EXERCISE BRIEF: Reproduce exactly the line containing "SACOS DE LAVANDE" and every line after it, through the last line of the records below; add nothing.

Saved entries:
=-=-=-=-=

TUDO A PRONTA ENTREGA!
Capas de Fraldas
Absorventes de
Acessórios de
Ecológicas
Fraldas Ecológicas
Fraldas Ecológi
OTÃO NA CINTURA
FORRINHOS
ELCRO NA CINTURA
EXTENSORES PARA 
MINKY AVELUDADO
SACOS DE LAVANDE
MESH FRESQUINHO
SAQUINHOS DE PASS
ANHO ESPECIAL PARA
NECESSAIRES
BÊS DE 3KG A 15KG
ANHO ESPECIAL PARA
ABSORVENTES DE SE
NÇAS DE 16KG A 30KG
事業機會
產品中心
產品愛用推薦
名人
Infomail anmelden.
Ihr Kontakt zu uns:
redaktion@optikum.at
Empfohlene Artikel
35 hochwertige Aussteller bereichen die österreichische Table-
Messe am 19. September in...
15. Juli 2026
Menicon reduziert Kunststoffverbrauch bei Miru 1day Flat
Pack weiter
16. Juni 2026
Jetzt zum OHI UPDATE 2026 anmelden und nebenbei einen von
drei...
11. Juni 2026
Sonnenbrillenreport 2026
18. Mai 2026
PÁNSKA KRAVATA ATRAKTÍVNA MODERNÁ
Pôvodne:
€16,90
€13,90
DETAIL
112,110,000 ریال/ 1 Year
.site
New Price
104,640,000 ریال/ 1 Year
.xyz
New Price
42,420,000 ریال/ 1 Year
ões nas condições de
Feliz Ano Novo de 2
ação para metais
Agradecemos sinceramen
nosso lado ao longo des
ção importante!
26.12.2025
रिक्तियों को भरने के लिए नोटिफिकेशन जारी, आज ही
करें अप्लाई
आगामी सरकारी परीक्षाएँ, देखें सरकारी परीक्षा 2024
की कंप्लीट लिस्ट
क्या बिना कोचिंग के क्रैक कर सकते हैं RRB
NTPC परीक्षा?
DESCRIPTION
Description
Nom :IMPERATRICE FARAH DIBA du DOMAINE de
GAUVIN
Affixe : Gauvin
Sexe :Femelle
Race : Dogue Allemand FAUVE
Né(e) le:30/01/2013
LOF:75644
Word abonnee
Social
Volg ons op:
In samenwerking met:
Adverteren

=-=-=-=-=

WRITTEN RESPONSE:
SACOS DE LAVANDE
MESH FRESQUINHO
SAQUINHOS DE PASS
ANHO ESPECIAL PARA
NECESSAIRES
BÊS DE 3KG A 15KG
ANHO ESPECIAL PARA
ABSORVENTES DE SE
NÇAS DE 16KG A 30KG
事業機會
產品中心
產品愛用推薦
名人
Infomail anmelden.
Ihr Kontakt zu uns:
redaktion@optikum.at
Empfohlene Artikel
35 hochwertige Aussteller bereichen die österreichische Table-
Messe am 19. September in...
15. Juli 2026
Menicon reduziert Kunststoffverbrauch bei Miru 1day Flat
Pack weiter
16. Juni 2026
Jetzt zum OHI UPDATE 2026 anmelden und nebenbei einen von
drei...
11. Juni 2026
Sonnenbrillenreport 2026
18. Mai 2026
PÁNSKA KRAVATA ATRAKTÍVNA MODERNÁ
Pôvodne:
€16,90
€13,90
DETAIL
112,110,000 ریال/ 1 Year
.site
New Price
104,640,000 ریال/ 1 Year
.xyz
New Price
42,420,000 ریال/ 1 Year
ões nas condições de
Feliz Ano Novo de 2
ação para metais
Agradecemos sinceramen
nosso lado ao longo des
ção importante!
26.12.2025
रिक्तियों को भरने के लिए नोटिफिकेशन जारी, आज ही
करें अप्लाई
आगामी सरकारी परीक्षाएँ, देखें सरकारी परीक्षा 2024
की कंप्लीट लिस्ट
क्या बिना कोचिंग के क्रैक कर सकते हैं RRB
NTPC परीक्षा?
DESCRIPTION
Description
Nom :IMPERATRICE FARAH DIBA du DOMAINE de
GAUVIN
Affixe : Gauvin
Sexe :Femelle
Race : Dogue Allemand FAUVE
Né(e) le:30/01/2013
LOF:75644
Word abonnee
Social
Volg ons op:
In samenwerking met:
Adverteren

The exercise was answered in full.